======== Record excerpts ========

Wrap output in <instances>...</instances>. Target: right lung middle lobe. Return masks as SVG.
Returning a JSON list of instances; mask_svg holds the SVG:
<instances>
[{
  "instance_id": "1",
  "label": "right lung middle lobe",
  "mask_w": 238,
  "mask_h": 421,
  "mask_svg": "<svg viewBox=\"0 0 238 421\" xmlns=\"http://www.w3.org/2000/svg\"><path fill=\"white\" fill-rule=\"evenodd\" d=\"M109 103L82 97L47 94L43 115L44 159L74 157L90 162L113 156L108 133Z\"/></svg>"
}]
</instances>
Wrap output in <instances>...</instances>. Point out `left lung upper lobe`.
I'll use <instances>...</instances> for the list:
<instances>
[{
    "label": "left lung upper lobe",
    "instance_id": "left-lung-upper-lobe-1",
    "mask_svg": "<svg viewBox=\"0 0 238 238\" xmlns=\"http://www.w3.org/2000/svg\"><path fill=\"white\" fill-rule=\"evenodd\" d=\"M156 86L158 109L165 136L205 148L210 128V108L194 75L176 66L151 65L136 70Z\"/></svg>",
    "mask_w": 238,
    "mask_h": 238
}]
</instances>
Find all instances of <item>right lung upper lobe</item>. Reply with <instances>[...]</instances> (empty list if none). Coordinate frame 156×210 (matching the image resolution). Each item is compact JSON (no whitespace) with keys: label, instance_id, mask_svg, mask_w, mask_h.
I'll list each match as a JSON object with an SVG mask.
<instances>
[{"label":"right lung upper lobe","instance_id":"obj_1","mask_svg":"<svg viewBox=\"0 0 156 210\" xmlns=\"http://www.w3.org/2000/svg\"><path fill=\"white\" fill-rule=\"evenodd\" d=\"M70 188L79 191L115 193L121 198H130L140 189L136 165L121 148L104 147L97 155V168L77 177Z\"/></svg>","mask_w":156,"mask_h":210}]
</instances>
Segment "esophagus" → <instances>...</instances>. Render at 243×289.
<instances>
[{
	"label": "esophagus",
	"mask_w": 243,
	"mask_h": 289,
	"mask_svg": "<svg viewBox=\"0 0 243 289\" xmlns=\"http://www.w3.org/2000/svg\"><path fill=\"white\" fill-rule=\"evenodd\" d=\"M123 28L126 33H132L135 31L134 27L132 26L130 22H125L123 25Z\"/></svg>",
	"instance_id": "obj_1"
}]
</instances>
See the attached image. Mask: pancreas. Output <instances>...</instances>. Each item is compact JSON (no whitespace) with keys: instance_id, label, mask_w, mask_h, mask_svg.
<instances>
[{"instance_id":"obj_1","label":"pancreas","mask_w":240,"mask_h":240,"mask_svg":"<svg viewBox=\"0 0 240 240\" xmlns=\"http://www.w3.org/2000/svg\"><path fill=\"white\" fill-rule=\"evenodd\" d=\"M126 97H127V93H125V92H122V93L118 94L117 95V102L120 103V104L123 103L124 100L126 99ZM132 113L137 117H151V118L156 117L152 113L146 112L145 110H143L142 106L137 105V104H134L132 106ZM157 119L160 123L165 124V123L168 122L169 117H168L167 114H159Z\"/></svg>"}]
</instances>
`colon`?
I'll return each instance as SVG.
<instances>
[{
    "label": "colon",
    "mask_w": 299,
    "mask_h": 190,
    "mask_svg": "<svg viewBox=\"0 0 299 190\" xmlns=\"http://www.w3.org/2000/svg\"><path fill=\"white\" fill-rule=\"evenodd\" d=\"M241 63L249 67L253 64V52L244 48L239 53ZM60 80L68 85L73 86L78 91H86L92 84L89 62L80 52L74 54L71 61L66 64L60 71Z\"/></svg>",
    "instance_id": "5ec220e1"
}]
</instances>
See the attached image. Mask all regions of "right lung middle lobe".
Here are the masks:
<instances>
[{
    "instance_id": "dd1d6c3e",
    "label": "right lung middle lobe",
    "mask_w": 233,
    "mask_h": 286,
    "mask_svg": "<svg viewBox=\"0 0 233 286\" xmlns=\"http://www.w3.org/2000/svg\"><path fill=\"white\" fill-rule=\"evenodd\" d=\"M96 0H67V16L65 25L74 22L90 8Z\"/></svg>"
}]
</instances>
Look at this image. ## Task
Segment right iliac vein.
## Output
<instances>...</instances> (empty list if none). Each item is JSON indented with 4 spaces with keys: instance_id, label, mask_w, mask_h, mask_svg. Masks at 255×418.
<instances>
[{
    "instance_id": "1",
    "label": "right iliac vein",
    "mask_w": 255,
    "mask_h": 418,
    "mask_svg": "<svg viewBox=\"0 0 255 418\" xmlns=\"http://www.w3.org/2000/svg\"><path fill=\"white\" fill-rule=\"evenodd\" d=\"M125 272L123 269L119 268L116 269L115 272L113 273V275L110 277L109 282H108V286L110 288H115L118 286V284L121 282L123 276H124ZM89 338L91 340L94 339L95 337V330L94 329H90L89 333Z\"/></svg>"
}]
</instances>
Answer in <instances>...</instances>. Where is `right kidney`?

========
======== Record excerpts ========

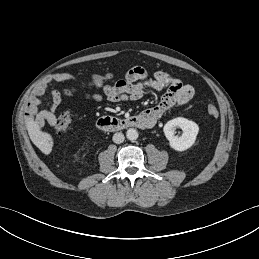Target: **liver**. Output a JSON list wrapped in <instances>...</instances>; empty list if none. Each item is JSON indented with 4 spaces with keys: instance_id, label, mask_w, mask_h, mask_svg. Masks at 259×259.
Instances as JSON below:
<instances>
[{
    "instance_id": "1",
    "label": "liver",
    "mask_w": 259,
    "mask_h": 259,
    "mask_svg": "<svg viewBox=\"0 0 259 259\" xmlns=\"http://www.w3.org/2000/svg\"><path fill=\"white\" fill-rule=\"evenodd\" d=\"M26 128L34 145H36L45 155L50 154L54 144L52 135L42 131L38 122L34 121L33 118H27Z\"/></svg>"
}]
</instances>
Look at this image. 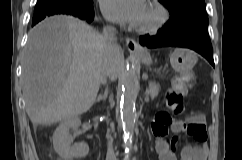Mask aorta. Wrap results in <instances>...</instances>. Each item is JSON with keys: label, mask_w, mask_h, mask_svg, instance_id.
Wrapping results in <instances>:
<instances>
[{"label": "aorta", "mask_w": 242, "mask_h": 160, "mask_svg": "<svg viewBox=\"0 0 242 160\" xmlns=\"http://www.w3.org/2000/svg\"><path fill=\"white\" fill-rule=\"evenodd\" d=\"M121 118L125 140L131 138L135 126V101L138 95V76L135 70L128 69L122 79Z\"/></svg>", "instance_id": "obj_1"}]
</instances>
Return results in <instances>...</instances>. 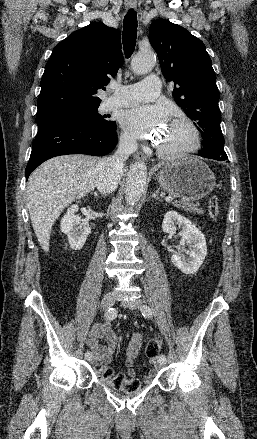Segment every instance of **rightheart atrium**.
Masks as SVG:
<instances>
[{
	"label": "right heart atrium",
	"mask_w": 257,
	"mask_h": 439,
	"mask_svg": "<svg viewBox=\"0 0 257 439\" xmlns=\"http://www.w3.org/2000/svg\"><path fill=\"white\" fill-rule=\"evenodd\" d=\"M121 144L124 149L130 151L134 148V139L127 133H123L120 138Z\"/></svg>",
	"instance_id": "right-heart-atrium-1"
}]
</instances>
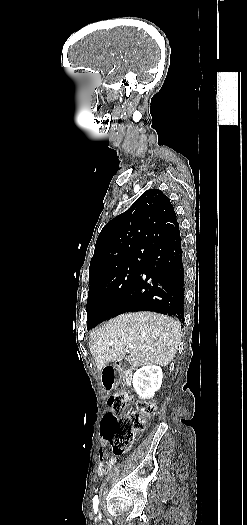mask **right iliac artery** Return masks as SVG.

========
======== Record excerpts ========

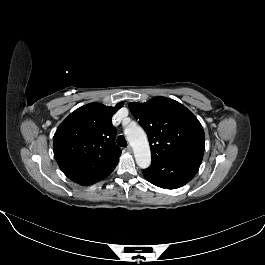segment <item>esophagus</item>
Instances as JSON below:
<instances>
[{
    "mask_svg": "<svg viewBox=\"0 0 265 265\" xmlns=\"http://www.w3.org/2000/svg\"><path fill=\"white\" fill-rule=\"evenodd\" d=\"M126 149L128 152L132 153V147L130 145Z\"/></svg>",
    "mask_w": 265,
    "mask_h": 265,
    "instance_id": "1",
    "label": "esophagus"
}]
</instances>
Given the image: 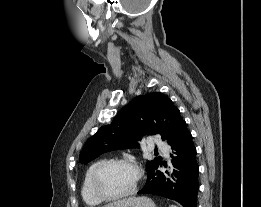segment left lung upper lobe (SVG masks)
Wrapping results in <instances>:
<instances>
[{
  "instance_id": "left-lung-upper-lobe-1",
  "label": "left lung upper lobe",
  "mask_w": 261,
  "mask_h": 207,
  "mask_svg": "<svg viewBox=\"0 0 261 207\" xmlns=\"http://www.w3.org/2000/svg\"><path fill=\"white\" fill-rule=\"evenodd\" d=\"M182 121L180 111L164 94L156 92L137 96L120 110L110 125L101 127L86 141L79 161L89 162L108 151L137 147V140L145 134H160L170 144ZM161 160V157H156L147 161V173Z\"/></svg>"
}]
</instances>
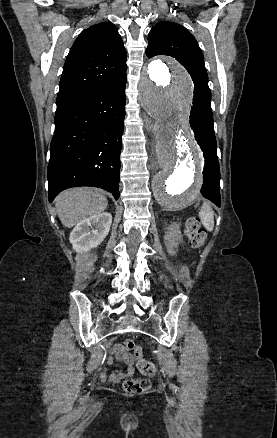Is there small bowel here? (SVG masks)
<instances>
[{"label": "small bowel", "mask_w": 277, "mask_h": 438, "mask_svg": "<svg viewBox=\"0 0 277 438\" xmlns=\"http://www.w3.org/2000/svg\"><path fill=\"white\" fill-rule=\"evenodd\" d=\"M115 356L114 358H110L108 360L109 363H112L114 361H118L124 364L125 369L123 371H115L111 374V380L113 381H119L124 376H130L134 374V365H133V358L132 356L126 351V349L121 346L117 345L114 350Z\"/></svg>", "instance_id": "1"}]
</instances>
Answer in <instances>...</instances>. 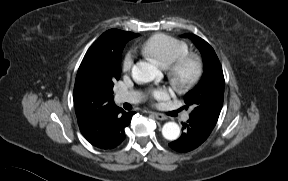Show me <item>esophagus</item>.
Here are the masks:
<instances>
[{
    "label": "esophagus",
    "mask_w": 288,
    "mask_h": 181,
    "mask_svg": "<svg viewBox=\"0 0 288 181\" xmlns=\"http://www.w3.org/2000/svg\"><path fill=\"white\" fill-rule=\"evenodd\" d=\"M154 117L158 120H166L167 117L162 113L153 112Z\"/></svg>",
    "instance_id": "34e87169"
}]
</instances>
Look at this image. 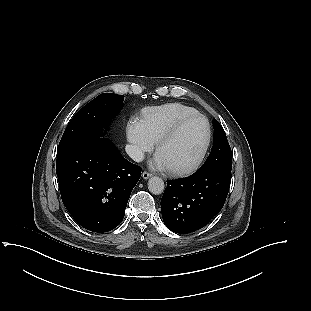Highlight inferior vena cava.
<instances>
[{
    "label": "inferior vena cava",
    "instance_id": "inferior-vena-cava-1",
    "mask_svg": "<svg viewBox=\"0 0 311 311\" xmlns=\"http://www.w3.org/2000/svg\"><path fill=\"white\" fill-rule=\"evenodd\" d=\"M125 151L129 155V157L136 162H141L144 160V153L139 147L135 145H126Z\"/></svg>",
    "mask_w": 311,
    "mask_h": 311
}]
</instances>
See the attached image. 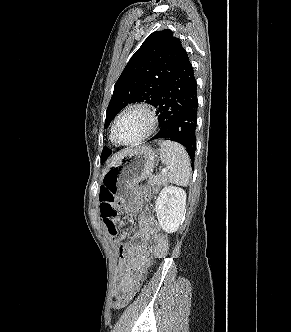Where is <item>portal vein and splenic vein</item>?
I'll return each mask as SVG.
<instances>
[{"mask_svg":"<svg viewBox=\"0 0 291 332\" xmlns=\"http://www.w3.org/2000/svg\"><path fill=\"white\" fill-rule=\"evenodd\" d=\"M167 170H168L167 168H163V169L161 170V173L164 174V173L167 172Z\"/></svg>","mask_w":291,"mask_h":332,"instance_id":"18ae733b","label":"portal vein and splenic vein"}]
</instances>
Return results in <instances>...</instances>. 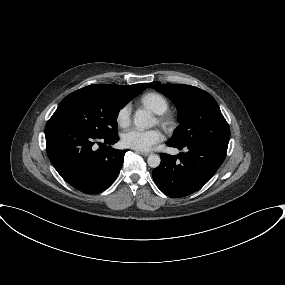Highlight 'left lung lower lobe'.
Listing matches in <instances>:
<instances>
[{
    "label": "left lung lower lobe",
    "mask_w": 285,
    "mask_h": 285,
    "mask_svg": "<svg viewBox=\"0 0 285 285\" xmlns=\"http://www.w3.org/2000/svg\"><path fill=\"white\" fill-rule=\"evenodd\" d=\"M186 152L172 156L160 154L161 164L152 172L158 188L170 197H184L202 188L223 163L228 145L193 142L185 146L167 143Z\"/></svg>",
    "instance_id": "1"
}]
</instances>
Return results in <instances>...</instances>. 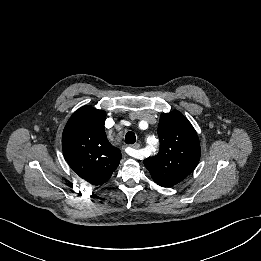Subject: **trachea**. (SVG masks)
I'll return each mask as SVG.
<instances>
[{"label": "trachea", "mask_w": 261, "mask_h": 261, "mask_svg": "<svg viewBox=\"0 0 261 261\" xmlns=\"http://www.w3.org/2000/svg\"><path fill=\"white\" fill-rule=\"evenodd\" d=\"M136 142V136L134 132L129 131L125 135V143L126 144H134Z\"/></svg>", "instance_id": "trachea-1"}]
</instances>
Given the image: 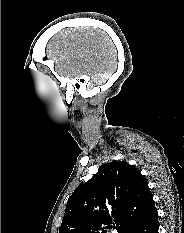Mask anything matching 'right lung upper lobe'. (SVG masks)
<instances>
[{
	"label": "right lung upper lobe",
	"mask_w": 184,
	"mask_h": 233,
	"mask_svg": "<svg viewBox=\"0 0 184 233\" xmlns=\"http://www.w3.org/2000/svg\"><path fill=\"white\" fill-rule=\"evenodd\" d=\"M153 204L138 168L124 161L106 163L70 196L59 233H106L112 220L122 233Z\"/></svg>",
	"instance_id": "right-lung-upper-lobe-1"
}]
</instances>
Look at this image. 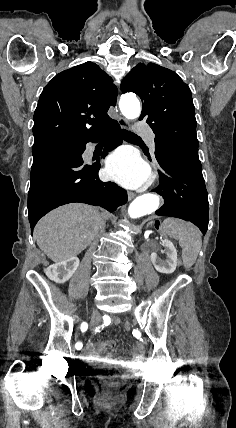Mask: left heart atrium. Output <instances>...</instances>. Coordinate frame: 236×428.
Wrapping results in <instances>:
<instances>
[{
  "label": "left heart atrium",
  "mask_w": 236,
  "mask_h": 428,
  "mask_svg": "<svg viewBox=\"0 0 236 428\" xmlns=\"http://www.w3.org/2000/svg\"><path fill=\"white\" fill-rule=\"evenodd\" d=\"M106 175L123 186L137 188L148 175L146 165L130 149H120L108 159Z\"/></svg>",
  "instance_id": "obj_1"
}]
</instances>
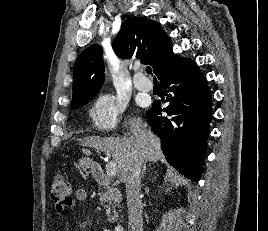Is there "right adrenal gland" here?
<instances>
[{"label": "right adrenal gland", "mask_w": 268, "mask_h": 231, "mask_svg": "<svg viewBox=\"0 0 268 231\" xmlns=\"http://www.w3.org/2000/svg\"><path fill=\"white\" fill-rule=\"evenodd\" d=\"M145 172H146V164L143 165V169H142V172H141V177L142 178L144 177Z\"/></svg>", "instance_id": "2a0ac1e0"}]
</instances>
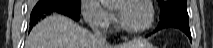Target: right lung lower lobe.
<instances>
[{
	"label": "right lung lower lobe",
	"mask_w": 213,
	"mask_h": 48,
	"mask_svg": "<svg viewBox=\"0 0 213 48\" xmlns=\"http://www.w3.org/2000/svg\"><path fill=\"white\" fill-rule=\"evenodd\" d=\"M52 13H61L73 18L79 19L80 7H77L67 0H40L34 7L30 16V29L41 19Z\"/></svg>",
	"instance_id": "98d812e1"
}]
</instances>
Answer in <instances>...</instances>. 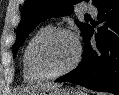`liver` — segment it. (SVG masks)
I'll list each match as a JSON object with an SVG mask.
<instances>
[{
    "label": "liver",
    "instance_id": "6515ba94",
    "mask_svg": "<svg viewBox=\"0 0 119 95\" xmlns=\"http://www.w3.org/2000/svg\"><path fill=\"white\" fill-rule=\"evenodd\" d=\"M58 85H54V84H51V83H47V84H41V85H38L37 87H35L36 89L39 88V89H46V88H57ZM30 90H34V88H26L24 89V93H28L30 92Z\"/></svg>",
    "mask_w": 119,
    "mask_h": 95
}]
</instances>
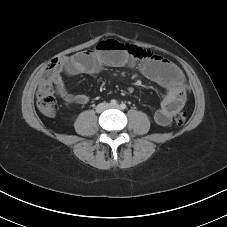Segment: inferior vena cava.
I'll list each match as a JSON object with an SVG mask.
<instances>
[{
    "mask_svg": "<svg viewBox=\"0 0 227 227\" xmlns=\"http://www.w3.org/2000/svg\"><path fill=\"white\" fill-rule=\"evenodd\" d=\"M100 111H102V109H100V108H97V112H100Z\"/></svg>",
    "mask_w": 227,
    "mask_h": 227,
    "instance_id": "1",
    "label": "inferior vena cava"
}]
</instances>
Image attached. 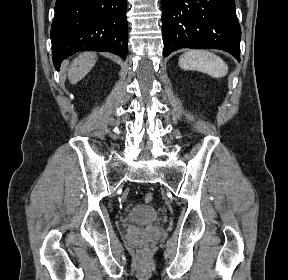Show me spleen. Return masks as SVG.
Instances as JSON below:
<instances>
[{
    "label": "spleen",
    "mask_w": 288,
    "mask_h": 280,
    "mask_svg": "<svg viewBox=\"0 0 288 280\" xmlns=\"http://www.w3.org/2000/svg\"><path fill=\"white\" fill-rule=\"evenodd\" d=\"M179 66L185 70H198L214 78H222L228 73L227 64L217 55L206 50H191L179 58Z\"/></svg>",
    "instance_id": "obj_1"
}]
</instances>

========

What is being asked:
Transcribe each line of the data above, unaltered, from the one where "See the attached image. Mask all" appears to the one where "Answer in <instances>...</instances>. Where" appears, inclusive of both.

Answer to the exercise:
See the attached image. Mask all regions of "right lung middle lobe".
Here are the masks:
<instances>
[{
    "instance_id": "dd1d6c3e",
    "label": "right lung middle lobe",
    "mask_w": 233,
    "mask_h": 286,
    "mask_svg": "<svg viewBox=\"0 0 233 286\" xmlns=\"http://www.w3.org/2000/svg\"><path fill=\"white\" fill-rule=\"evenodd\" d=\"M96 0H67V16L65 25L74 22L90 8Z\"/></svg>"
}]
</instances>
Look at this image. ## Task
Segment right iliac vein.
## Output
<instances>...</instances> (empty list if none). Each item is JSON indented with 4 spaces with keys: instance_id, label, mask_w, mask_h, mask_svg. Masks at 255×418.
<instances>
[{
    "instance_id": "1",
    "label": "right iliac vein",
    "mask_w": 255,
    "mask_h": 418,
    "mask_svg": "<svg viewBox=\"0 0 255 418\" xmlns=\"http://www.w3.org/2000/svg\"><path fill=\"white\" fill-rule=\"evenodd\" d=\"M125 272L123 269L119 268L116 269L115 272L113 273V275L110 277L109 282H108V286L110 288H115L118 286V284L121 282L123 276H124ZM89 338L91 340L94 339L95 337V330L94 329H90L89 333Z\"/></svg>"
}]
</instances>
Answer in <instances>...</instances>. Where is `right kidney`?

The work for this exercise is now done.